§ **Your task**
Find every line containing the string "html" in the data below, and report how many there are, with no other words.

== Task input

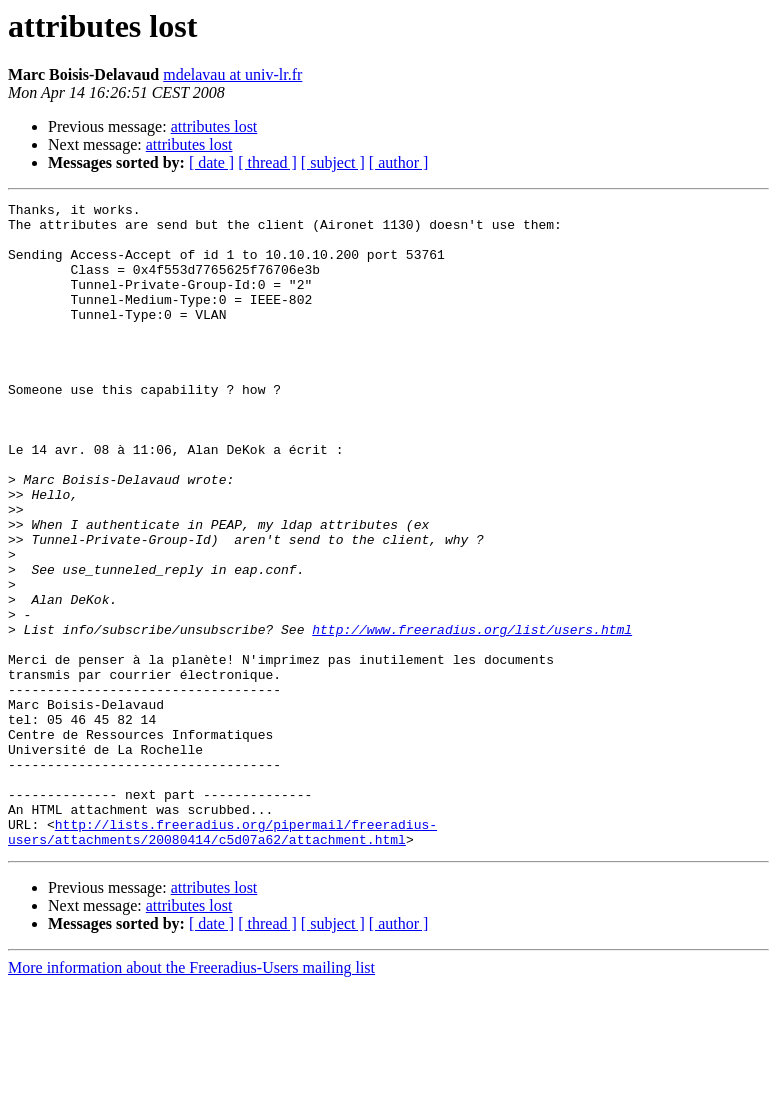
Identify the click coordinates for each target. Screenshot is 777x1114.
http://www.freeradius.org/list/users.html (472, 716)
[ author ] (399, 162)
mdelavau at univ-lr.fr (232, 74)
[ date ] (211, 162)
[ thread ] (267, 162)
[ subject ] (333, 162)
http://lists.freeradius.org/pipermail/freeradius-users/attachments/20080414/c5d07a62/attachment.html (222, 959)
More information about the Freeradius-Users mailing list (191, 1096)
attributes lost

====

§ **Expected answer**
2